- [WHAT IS REQUIRED]: With the pictures removed, the data below must be transcribed in full and exactly.

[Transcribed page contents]

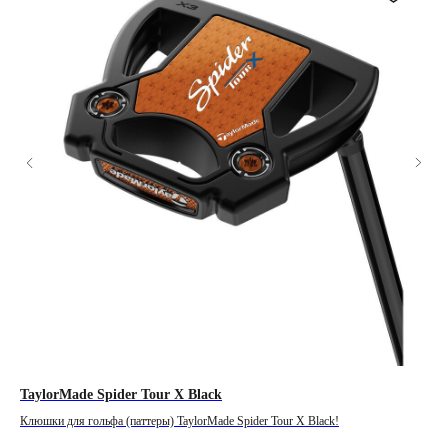
TaylorMade Spider Tour X Black
Pi
Клюшки для гольфа (паттеры) TaylorMade Spider Tour X Black!
Клю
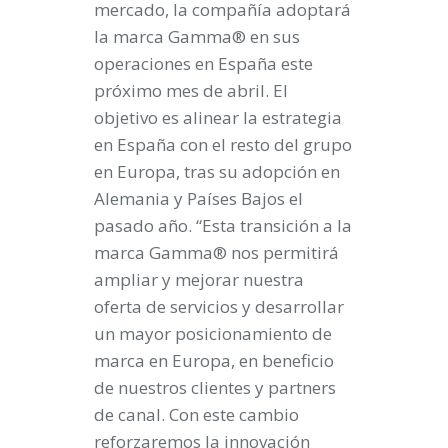
mercado, la compañía adoptará
la marca Gamma® en sus
operaciones en España este
próximo mes de abril. El
objetivo es alinear la estrategia
en España con el resto del grupo
en Europa, tras su adopción en
Alemania y Países Bajos el
pasado año. “Esta transición a la
marca Gamma® nos permitirá
ampliar y mejorar nuestra
oferta de servicios y desarrollar
un mayor posicionamiento de
marca en Europa, en beneficio
de nuestros clientes y partners
de canal. Con este cambio
reforzaremos la innovación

- [WRITTEN REPLY]:
TaylorMade Spider Tour X Black
Pi
Клюшки для гольфа (паттеры) TaylorMade Spider Tour X Black!
Клю
mercado, la compañía adoptará
la marca Gamma® en sus
operaciones en España este
próximo mes de abril. El
objetivo es alinear la estrategia
en España con el resto del grupo
en Europa, tras su adopción en
Alemania y Países Bajos el
pasado año. “Esta transición a la
marca Gamma® nos permitirá
ampliar y mejorar nuestra
oferta de servicios y desarrollar
un mayor posicionamiento de
marca en Europa, en beneficio
de nuestros clientes y partners
de canal. Con este cambio
reforzaremos la innovación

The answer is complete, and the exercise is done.